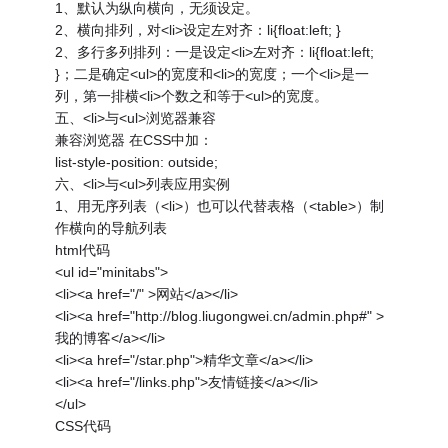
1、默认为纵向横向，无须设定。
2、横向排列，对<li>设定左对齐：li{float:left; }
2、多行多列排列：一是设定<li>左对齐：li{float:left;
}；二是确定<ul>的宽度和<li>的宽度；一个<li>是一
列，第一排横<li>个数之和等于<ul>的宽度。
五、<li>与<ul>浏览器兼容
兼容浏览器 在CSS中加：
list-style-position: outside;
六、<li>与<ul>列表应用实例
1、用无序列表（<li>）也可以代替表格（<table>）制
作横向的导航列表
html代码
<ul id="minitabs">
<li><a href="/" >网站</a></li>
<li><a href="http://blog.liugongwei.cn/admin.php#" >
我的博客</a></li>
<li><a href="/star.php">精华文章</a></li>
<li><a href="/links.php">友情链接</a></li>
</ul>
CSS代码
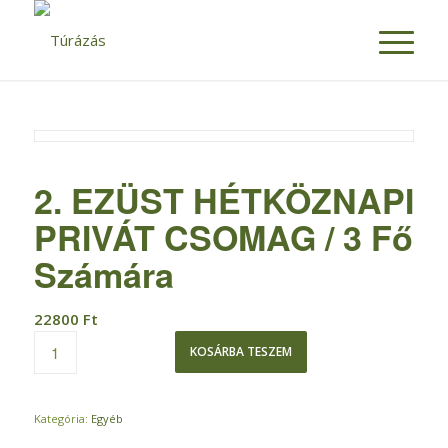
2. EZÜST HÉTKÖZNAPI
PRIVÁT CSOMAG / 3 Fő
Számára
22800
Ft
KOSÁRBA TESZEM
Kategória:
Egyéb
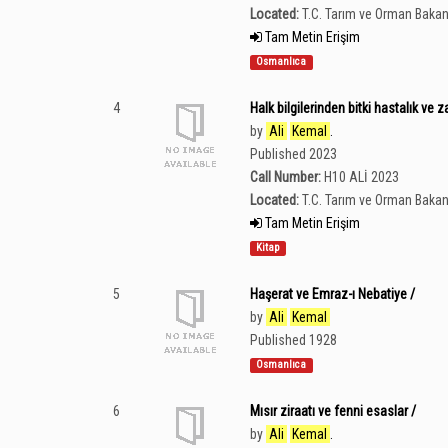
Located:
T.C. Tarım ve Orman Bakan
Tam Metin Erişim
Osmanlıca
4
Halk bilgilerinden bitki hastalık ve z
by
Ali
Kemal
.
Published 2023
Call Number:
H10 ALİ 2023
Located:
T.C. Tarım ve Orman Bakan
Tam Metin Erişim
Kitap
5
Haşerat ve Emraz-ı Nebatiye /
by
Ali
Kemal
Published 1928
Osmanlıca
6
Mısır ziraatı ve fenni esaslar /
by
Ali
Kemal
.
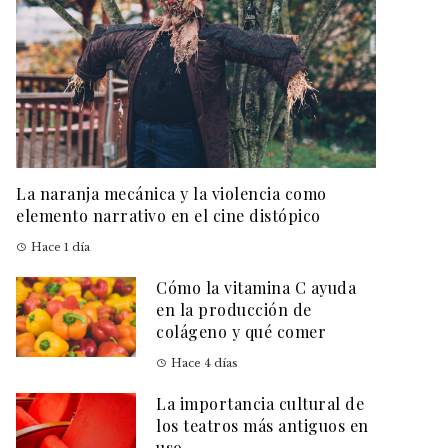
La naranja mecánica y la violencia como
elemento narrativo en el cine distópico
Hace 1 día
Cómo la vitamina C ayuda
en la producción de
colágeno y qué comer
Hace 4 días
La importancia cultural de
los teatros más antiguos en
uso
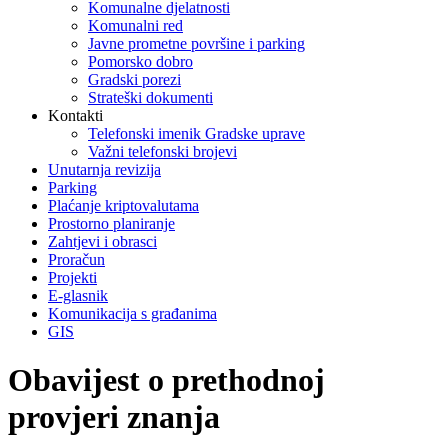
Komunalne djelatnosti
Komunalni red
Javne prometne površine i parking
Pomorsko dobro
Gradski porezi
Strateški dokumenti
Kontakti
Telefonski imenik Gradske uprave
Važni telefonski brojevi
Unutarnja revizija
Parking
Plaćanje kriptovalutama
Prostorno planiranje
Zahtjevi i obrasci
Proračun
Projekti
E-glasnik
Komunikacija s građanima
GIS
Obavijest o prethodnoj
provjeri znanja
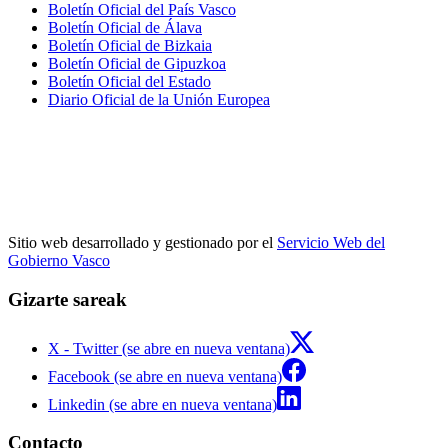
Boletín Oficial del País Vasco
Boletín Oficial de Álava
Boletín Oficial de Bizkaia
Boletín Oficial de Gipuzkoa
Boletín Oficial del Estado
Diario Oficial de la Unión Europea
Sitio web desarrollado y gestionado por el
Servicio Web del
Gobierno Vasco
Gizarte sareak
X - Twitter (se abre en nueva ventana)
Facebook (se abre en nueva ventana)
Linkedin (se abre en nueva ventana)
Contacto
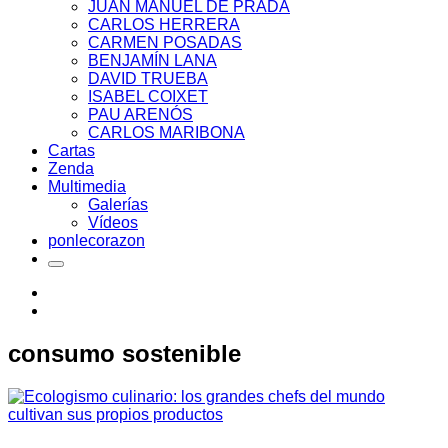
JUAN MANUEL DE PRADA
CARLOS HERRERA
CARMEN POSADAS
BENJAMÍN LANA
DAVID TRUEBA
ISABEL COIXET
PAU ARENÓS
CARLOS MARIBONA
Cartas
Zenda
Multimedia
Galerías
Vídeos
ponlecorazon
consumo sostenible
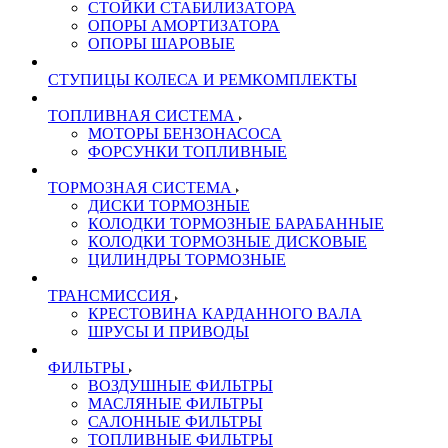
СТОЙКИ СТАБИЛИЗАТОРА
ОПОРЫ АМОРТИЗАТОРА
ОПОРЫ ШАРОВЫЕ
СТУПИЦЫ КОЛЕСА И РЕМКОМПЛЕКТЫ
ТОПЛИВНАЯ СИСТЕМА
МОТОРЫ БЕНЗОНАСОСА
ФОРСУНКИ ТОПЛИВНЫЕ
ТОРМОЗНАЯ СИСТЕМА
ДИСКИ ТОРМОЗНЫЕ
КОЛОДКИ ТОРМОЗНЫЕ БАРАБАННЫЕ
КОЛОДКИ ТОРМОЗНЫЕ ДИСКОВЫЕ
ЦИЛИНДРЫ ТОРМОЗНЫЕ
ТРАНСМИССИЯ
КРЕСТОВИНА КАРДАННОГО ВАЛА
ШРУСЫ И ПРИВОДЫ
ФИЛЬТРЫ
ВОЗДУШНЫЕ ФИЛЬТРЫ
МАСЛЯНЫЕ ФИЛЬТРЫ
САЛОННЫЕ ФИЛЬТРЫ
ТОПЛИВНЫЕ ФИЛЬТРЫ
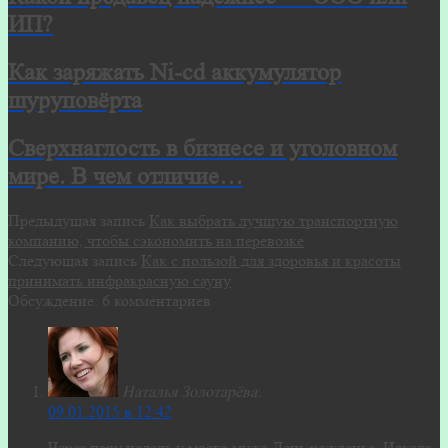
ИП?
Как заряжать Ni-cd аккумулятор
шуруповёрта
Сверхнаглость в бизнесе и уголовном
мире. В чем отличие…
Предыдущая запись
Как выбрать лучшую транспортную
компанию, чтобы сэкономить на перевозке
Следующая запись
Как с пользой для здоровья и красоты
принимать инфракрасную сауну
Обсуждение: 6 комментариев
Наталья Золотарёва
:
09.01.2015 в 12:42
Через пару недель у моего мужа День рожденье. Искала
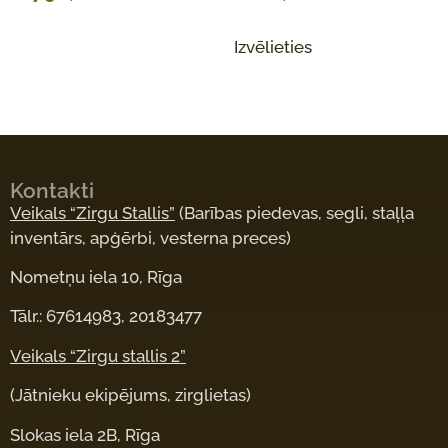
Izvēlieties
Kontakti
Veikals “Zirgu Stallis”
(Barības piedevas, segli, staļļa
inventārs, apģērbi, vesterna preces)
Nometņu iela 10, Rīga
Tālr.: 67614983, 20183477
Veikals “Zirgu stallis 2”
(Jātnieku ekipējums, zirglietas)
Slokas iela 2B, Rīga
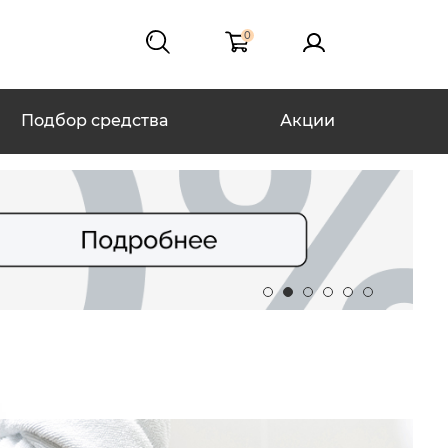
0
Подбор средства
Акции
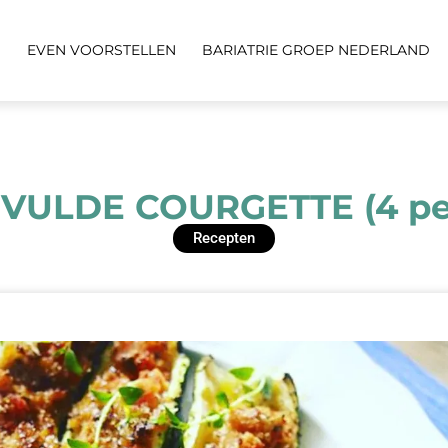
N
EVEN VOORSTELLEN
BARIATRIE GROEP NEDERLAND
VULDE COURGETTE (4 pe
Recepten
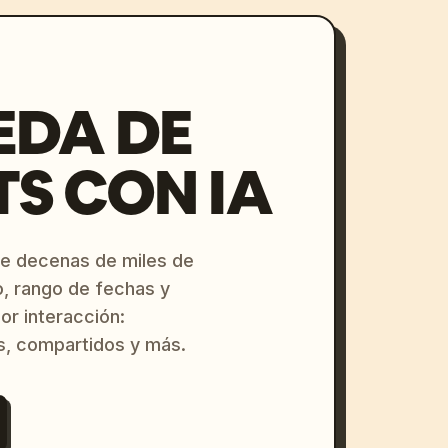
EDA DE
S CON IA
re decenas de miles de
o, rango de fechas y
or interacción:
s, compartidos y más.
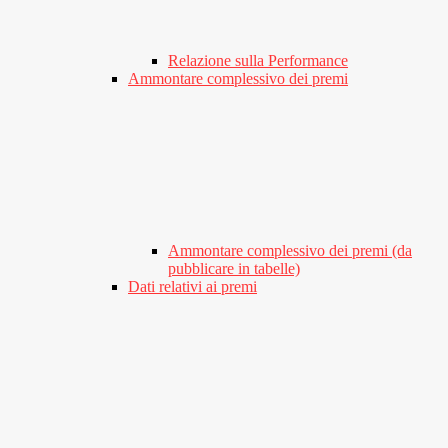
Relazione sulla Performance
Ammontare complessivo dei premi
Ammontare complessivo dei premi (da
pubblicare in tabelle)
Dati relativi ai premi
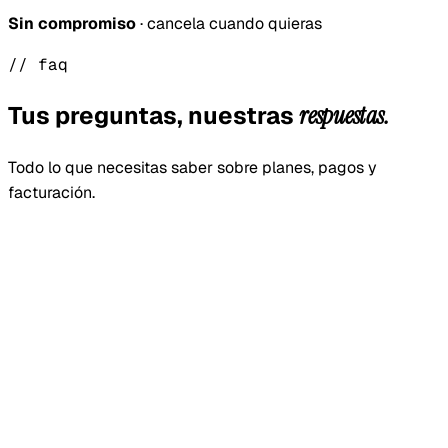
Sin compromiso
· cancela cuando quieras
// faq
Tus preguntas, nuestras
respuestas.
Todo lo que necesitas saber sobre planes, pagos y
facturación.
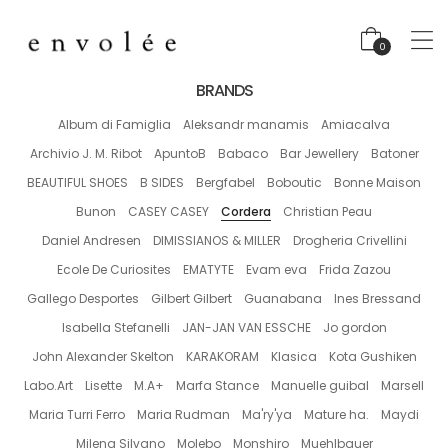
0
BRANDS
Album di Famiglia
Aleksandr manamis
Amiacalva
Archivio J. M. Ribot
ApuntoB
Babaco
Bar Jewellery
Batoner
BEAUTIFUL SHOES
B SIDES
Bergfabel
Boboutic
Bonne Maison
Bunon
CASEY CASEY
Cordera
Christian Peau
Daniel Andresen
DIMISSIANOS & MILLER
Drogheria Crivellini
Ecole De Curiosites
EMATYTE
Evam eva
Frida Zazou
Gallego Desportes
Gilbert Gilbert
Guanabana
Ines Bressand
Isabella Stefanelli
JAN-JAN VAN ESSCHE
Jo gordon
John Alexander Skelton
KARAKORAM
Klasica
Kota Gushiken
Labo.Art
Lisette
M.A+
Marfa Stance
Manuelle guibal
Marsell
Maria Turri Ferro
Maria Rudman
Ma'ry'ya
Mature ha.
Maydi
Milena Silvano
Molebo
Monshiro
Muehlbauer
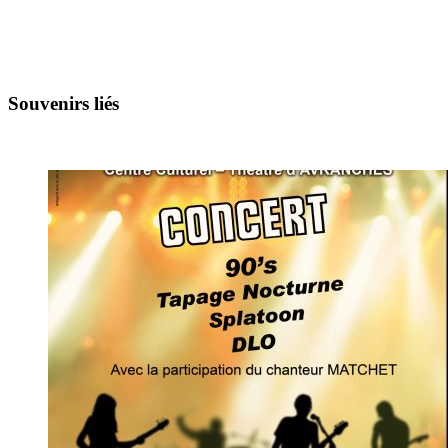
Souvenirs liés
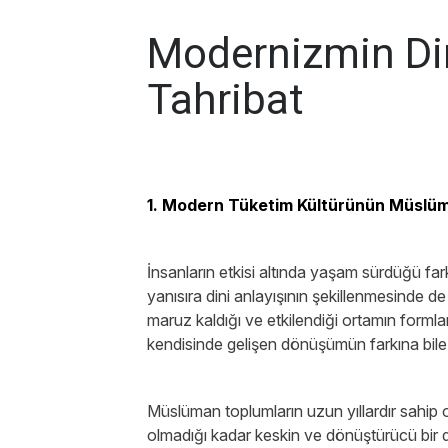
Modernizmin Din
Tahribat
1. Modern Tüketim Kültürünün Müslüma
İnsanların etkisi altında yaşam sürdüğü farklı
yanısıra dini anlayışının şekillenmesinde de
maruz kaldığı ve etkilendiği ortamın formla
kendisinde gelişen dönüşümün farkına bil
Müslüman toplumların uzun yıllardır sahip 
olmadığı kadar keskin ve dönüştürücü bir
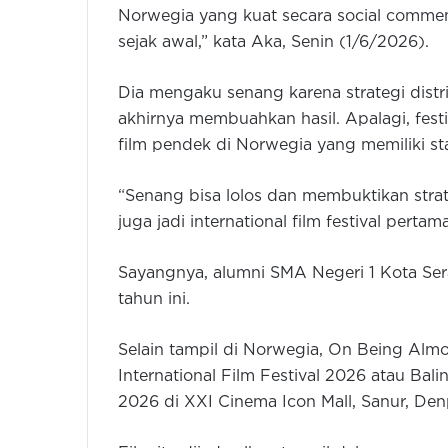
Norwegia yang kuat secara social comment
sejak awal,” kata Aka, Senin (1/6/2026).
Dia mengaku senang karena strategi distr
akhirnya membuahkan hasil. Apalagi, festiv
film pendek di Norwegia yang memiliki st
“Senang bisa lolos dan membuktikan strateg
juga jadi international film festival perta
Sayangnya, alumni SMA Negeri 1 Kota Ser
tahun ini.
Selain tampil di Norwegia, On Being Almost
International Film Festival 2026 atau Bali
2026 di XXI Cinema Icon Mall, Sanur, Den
^^^^^^^^
## Problem requirements
What you return should be the whole listing, word for word, without its pictures.

## Reply
1、默认为纵向横向，无须设定。
2、横向排列，对<li>设定左对齐：li{float:left; }
2、多行多列排列：一是设定<li>左对齐：li{float:left;
}；二是确定<ul>的宽度和<li>的宽度；一个<li>是一
列，第一排横<li>个数之和等于<ul>的宽度。
五、<li>与<ul>浏览器兼容
兼容浏览器 在CSS中加：
list-style-position: outside;
六、<li>与<ul>列表应用实例
1、用无序列表（<li>）也可以代替表格（<table>）制
作横向的导航列表
html代码
<ul id="minitabs">
<li><a href="/" >网站</a></li>
<li><a href="http://blog.liugongwei.cn/admin.php#" >
我的博客</a></li>
<li><a href="/star.php">精华文章</a></li>
<li><a href="/links.php">友情链接</a></li>
</ul>
CSS代码
2. EZÜST HÉTKÖZNAPI
PRIVÁT CSOMAG / 3 Fő
Számára
22800
Ft
KOSÁRBA TESZEM
Kategória:
Egyéb
Located:
T.C. Tarım ve Orman Bakan
Tam Metin Erişim
Osmanlıca
4
Halk bilgilerinden bitki hastalık ve z
by
Ali
Kemal
.
Published 2023
Call Number:
H10 ALİ 2023
Located:
T.C. Tarım ve Orman Bakan
Tam Metin Erişim
Kitap
5
Haşerat ve Emraz-ı Nebatiye /
by
Ali
Kemal
Published 1928
Osmanlıca
6
Mısır ziraatı ve fenni esaslar /
by
Ali
Kemal
.
La naranja mecánica y la violencia como
elemento narrativo en el cine distópico
Hace 1 día
Cómo la vitamina C ayuda
en la producción de
colágeno y qué comer
Hace 4 días
La importancia cultural de
los teatros más antiguos en
uso
Komunalne djelatnosti
Komunalni red
Javne prometne površine i parking
Pomorsko dobro
Gradski porezi
Strateški dokumenti
Kontakti
Telefonski imenik Gradske uprave
Važni telefonski brojevi
Unutarnja revizija
Parking
Plaćanje kriptovalutama
Prostorno planiranje
Zahtjevi i obrasci
Proračun
Projekti
E-glasnik
Komunikacija s građanima
GIS
Obavijest o prethodnoj
provjeri znanja
Boletín Oficial del País Vasco
Boletín Oficial de Álava
Boletín Oficial de Bizkaia
Boletín Oficial de Gipuzkoa
Boletín Oficial del Estado
Diario Oficial de la Unión Europea
Sitio web desarrollado y gestionado por el
Servicio Web del
Gobierno Vasco
Gizarte sareak
X - Twitter (se abre en nueva ventana)
Facebook (se abre en nueva ventana)
Linkedin (se abre en nueva ventana)
Contacto
JUAN MANUEL DE PRADA
CARLOS HERRERA
CARMEN POSADAS
BENJAMÍN LANA
DAVID TRUEBA
ISABEL COIXET
PAU ARENÓS
CARLOS MARIBONA
Cartas
Zenda
Multimedia
Galerías
Vídeos
ponlecorazon
consumo sostenible
СТОЙКИ СТАБИЛИЗАТОРА
ОПОРЫ АМОРТИЗАТОРА
ОПОРЫ ШАРОВЫЕ
СТУПИЦЫ КОЛЕСА И РЕМКОМПЛЕКТЫ
ТОПЛИВНАЯ СИСТЕМА
МОТОРЫ БЕНЗОНАСОСА
ФОРСУНКИ ТОПЛИВНЫЕ
ТОРМОЗНАЯ СИСТЕМА
ДИСКИ ТОРМОЗНЫЕ
КОЛОДКИ ТОРМОЗНЫЕ БАРАБАННЫЕ
КОЛОДКИ ТОРМОЗНЫЕ ДИСКОВЫЕ
ЦИЛИНДРЫ ТОРМОЗНЫЕ
ТРАНСМИССИЯ
КРЕСТОВИНА КАРДАННОГО ВАЛА
ШРУСЫ И ПРИВОДЫ
ФИЛЬТРЫ
ВОЗДУШНЫЕ ФИЛЬТРЫ
МАСЛЯНЫЕ ФИЛЬТРЫ
САЛОННЫЕ ФИЛЬТРЫ
ТОПЛИВНЫЕ ФИЛЬТРЫ
ИП?
Как заряжать Ni-cd аккумулятор
шуруповёрта
Сверхнаглость в бизнесе и уголовном
мире. В чем отличие…
Предыдущая запись
Как выбрать лучшую транспортную
компанию, чтобы сэкономить на перевозке
Следующая запись
Как с пользой для здоровья и красоты
принимать инфракрасную сауну
Обсуждение: 6 комментариев
Наталья Золотарёва
:
09.01.2015 в 12:42
Через пару недель у моего мужа День рожденье. Искала
Izvēlieties
Kontakti
Veikals “Zirgu Stallis”
(Barības piedevas, segli, staļļa
inventārs, apģērbi, vesterna preces)
Nometņu iela 10, Rīga
Tālr.: 67614983, 20183477
Veikals “Zirgu stallis 2”
(Jātnieku ekipējums, zirglietas)
Slokas iela 2B, Rīga
0
Подбор средства
Акции
N
EVEN VOORSTELLEN
BARIATRIE GROEP NEDERLAND
VULDE COURGETTE (4 pe
Recepten
EDA DE
S CON IA
re decenas de miles de
o, rango de fechas y
or interacción:
s, compartidos y más.
Relazione sulla Performance
Ammontare complessivo dei premi
Ammontare complessivo dei premi (da
pubblicare in tabelle)
Dati relativi ai premi
Sin compromiso
· cancela cuando quieras
// faq
Tus preguntas, nuestras
respuestas.
Todo lo que necesitas saber sobre planes, pagos y
facturación.
0
BRANDS
Album di Famiglia
Aleksandr manamis
Amiacalva
Archivio J. M. Ribot
ApuntoB
Babaco
Bar Jewellery
Batoner
BEAUTIFUL SHOES
B SIDES
Bergfabel
Boboutic
Bonne Maison
Bunon
CASEY CASEY
Cordera
Christian Peau
Daniel Andresen
DIMISSIANOS & MILLER
Drogheria Crivellini
Ecole De Curiosites
EMATYTE
Evam eva
Frida Zazou
Gallego Desportes
Gilbert Gilbert
Guanabana
Ines Bressand
Isabella Stefanelli
JAN-JAN VAN ESSCHE
Jo gordon
John Alexander Skelton
KARAKORAM
Klasica
Kota Gushiken
Labo.Art
Lisette
M.A+
Marfa Stance
Manuelle guibal
Marsell
Maria Turri Ferro
Maria Rudman
Ma'ry'ya
Mature ha.
Maydi
Milena Silvano
Molebo
Monshiro
Muehlbauer
Souvenirs liés
Modernizmin Din
Tahribat
1. Modern Tüketim Kültürünün Müslüma
İnsanların etkisi altında yaşam sürdüğü farklı
yanısıra dini anlayışının şekillenmesinde de
maruz kaldığı ve etkilendiği ortamın formla
kendisinde gelişen dönüşümün farkına bil
Müslüman toplumların uzun yıllardır sahip 
olmadığı kadar keskin ve dönüştürücü bir
Norwegia yang kuat secara social comment
sejak awal,” kata Aka, Senin (1/6/2026).
Dia mengaku senang karena strategi distr
akhirnya membuahkan hasil. Apalagi, festiv
film pendek di Norwegia yang memiliki st
“Senang bisa lolos dan membuktikan strateg
juga jadi international film festival perta
Sayangnya, alumni SMA Negeri 1 Kota Ser
tahun ini.
Selain tampil di Norwegia, On Being Almost
International Film Festival 2026 atau Bali
2026 di XXI Cinema Icon Mall, Sanur, Den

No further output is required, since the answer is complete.